Dads Doing Yoga With Their Babies Making A Case For Paternity Leave

Wasa is giving Americans one more reason to envy the Swedes.

Sweden's Wasabröd, known for its crisp-bread snacks, is using its latest ad to highlight one of the perks enjoyed by fathers in Sweden: six-month paternity leave. The video for "Staying Fit the Swedish Way" features daddies doing yoga with their babies as one female classmate looks on in awe.

After she asks why there are no moms in the class, one hunky papa responds: "This is Sweden. We have something called pappaledighet.
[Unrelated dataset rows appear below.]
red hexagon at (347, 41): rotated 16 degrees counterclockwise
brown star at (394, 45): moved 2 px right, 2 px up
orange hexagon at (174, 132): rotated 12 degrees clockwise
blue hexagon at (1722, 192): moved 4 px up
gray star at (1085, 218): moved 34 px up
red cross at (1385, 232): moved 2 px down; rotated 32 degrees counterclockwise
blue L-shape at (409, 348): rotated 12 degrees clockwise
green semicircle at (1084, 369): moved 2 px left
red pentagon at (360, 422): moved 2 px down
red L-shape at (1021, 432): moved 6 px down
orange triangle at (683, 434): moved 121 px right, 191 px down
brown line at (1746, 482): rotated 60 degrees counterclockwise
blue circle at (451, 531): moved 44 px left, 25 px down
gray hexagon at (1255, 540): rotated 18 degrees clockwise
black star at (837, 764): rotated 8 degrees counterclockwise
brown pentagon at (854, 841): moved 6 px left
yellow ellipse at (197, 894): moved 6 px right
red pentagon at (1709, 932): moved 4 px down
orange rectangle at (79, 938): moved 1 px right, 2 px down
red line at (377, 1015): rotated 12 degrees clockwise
It's when the daddies stay at home for six months while the moms are working."

"We sent a man to the moon," the woman says. "What a waste, when we could've sent him to the playground as our Swedish sisters do."

Yep. Scott Goodson, the CEO of StrawberryFrog, the company behind the campaign, was inspired to write "Yoga Baby" after traveling to the Northern European nation with a friend who mistook dads for nannies.
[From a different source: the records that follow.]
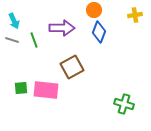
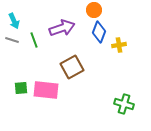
yellow cross: moved 16 px left, 30 px down
purple arrow: rotated 20 degrees counterclockwise
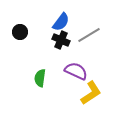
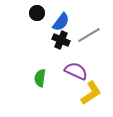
black circle: moved 17 px right, 19 px up
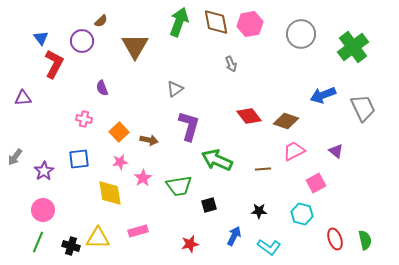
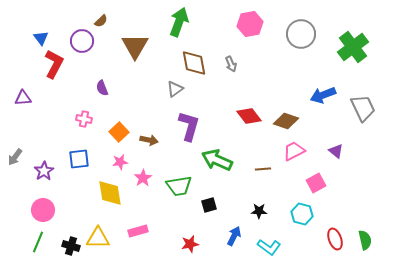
brown diamond at (216, 22): moved 22 px left, 41 px down
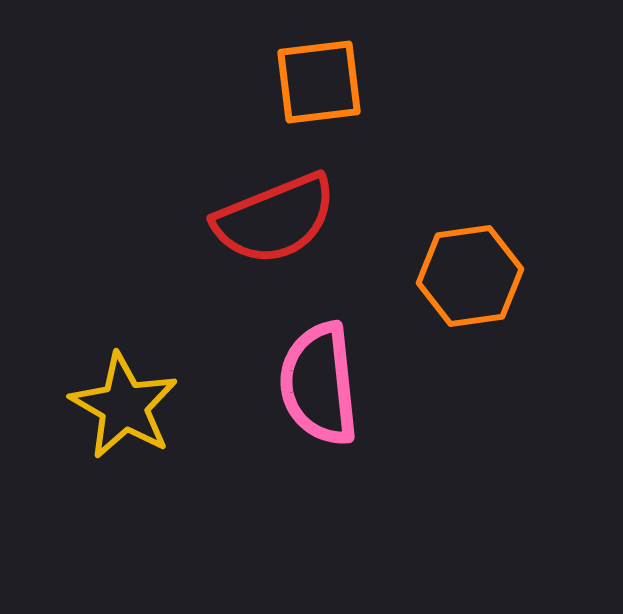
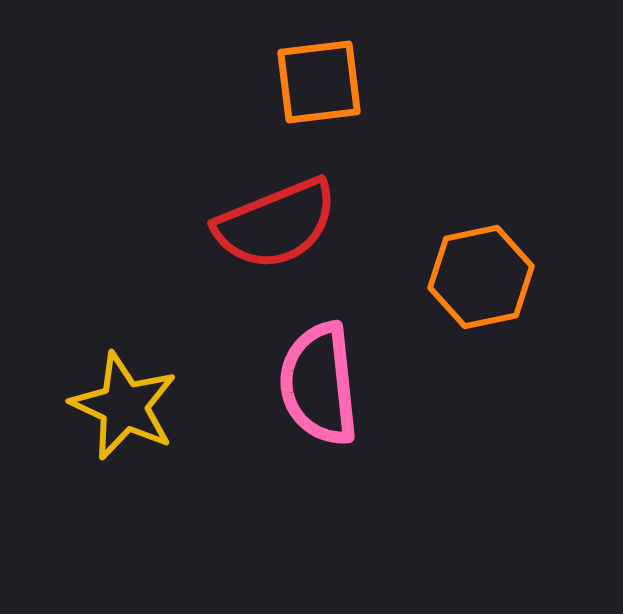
red semicircle: moved 1 px right, 5 px down
orange hexagon: moved 11 px right, 1 px down; rotated 4 degrees counterclockwise
yellow star: rotated 5 degrees counterclockwise
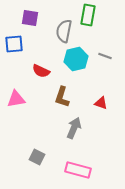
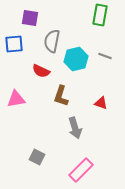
green rectangle: moved 12 px right
gray semicircle: moved 12 px left, 10 px down
brown L-shape: moved 1 px left, 1 px up
gray arrow: moved 1 px right; rotated 140 degrees clockwise
pink rectangle: moved 3 px right; rotated 60 degrees counterclockwise
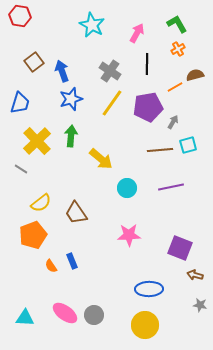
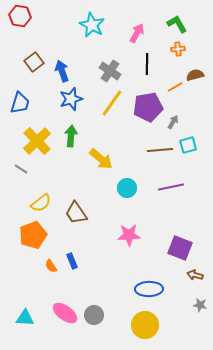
orange cross: rotated 24 degrees clockwise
"The naturalness of Swedish life, the fit lifestyle and the Nordic mind-set is very different and fun and in many cases inspiring for American men and women," Goodson told AdWeek.

Sweden offers parents a whopping 480 days of paid parental leave, with 60 of those days reserved specifically for the father. About 90 percent of Swedish dads take paternity leave, according to a July article by the Economist.

By contrast, in the United States, paid paternity leave can be as little as one week, if not completely nonexistent.